The charger system was experiencing intermittent charging dropouts, where charging would stop unexpectedly without an obvious fault condition. In addition, when a new vehicle was connected to one charging post, charging at other posts could be interrupted.

The scope of this engagement was to investigate the root cause of these issues and implement an effective solution to restore stable operation across the system.

Technical Approach

This was a genuine real-world EMI problem, affecting system operation rather than compliance test results. From the outset, two possible root causes were considered:

• EMI-related issues, where electromagnetic noise interferes with charger operation and causes unintended trips. The interference could be a transient event such as relay/contact switching, or it could be high frequency noise coupled from the DC output

• Signal and power integrity issues, where communication signals become too weak or distorted to function reliably

If the issue were purely EMI-related, mitigation through shielding, filtering and grounding would likely be sufficient.
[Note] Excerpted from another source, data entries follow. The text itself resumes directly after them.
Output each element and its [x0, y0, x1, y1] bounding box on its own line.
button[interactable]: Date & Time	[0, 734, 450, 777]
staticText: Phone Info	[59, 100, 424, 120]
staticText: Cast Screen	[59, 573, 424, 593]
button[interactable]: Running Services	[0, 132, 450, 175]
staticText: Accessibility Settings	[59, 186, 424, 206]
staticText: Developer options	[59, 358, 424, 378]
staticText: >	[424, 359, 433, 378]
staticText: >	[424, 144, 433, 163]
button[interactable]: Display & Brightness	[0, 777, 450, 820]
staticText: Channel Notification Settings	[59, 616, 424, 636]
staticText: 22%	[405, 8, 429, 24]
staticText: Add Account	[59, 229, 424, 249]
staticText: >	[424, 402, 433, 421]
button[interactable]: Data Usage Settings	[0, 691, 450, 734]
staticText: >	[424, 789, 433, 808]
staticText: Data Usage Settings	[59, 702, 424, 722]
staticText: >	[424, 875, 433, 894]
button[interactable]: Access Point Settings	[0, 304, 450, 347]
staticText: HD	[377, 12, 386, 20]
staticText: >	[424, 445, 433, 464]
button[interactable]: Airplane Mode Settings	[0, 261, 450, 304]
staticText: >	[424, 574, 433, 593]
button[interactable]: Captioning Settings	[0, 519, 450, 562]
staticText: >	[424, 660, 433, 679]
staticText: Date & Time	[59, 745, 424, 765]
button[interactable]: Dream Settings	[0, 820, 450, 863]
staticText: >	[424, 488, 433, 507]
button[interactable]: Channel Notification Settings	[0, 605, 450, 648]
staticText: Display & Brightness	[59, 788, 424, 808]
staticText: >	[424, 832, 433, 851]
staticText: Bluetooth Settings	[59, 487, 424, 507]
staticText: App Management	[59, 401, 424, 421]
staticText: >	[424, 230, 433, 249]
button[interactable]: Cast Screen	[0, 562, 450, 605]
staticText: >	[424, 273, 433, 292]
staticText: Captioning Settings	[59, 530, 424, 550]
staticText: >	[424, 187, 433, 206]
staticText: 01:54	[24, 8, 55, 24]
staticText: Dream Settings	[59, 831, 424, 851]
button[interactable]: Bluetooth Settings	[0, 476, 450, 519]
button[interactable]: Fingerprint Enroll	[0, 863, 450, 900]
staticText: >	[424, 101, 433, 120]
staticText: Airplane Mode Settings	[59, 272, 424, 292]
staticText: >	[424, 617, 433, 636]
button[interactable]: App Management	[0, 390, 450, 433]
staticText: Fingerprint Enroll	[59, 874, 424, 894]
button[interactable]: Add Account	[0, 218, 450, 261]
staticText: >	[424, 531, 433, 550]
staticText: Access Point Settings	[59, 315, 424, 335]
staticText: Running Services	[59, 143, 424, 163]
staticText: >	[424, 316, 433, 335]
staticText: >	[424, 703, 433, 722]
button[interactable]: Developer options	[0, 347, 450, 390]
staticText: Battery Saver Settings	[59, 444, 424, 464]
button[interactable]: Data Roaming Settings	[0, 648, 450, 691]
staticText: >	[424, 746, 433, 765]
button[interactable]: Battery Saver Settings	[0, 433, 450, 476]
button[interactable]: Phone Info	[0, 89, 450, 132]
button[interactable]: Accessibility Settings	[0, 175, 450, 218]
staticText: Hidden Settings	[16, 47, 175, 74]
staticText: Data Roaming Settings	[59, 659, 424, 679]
However, if signal or power integrity were the dominant factors, a more fundamental electrical architecture change would be required.

Actions Taken

• On-site measurements were carried out using a dedicated test set-up

• A grounding-related weakness was identified within the system

• The client was advised on modifications to the grounding design

• Return currents on the communication lines were measured, allowing rapid identification of unintended current paths and coupling mechanisms

The investigation confirmed that the problem was a combination of both EMI and signal integrity effects.

Key Findings

CP 1 kHz PWM Signal Quality

The CP 1 kHz PWM signal quality was good. A clean waveform was observed, with no evidence that transient events were introducing glitches or noise capable of disrupting communication. At this stage, transient effects were not considered a risk to CP PWM integrity.

PLC Signal Level

The higher-frequency PLC signal level was observed to be relatively low. Notably, the signal was stronger closer to the charging post and weaker at the converter side, which is located tens of metres away from the charging post. This suggests that the PLC signal originates at the vehicle side and propagates toward the VSECC, suffering attenuation along the cable length.
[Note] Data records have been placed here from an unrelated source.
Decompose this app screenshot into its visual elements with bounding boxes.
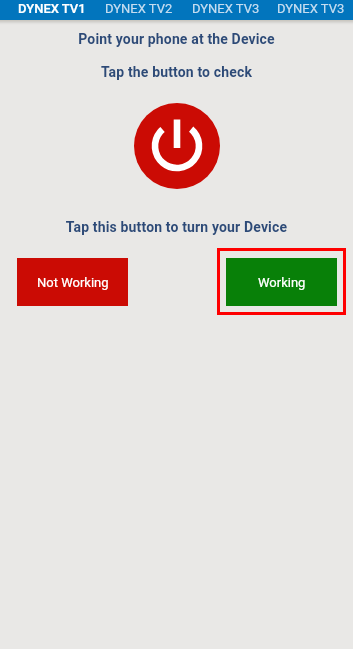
staticText: Working (258, 275, 306, 290)
staticText: Tap this button to turn your Device (0, 219, 353, 235)
staticText: DYNEX TV3 (277, 1, 345, 16)
staticText: Not Working (37, 275, 109, 290)
staticText: DYNEX TV3 (192, 1, 260, 16)
button[interactable]: Power (134, 103, 220, 189)
staticText: Tap the button to check (0, 64, 353, 80)
button[interactable]: DYNEX TV1 (8, 0, 95, 20)
button[interactable]: DYNEX TV2 (95, 0, 182, 20)
button[interactable]: Working (226, 258, 337, 306)
staticText: Point your phone at the Device (0, 31, 353, 47)
staticText: DYNEX TV2 (105, 1, 173, 16)
button[interactable]: DYNEX TV3 (269, 0, 353, 20)
staticText: DYNEX TV1 (18, 1, 86, 16)
button[interactable]: Not Working (17, 258, 128, 306)
button[interactable]: DYNEX TV3 (182, 0, 269, 20)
Effect of Added Capacitance and Cable Length

Introducing a small capacitance between CP and PE was effective at filtering high-frequency noise without degrading the CP PWM signal. However, the same capacitance significantly attenuated the already weak PLC signal. Even very small capacitance values were sufficient to cause noticeable degradation.

In another test, we added an inductor to the PE wire, this also degraded the CP PLC signal, indicating any addtional L and C component in the signal transmission line will cause issues.
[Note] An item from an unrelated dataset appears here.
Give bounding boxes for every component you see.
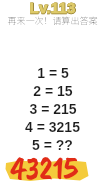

This highlights an important system-level limitation: long cables are inherently unsuitable for carrying low-level PLC signals. From a physics standpoint, long cables behave as distributed L–C networks, and increasing length inevitably leads to signal attenuation.

If this interpretation holds, adopting an EE architecture, in which the VSECC is relocated closer to the charging post, may be necessary.

Noise Source Mitigation

If signal attenuation due to cable length is the dominant mechanism, relocating noise sources such as DC power cables further away from the communication lines is likely to offer only marginal improvement.

Outcome

This project demonstrates how real-world charger failures can stem from a complex interaction between EMI, grounding, and signal integrity, rather than a single isolated issue. By combining targeted measurements with system-level analysis, the client was able to understand the true root causes and identify the most effective path forward.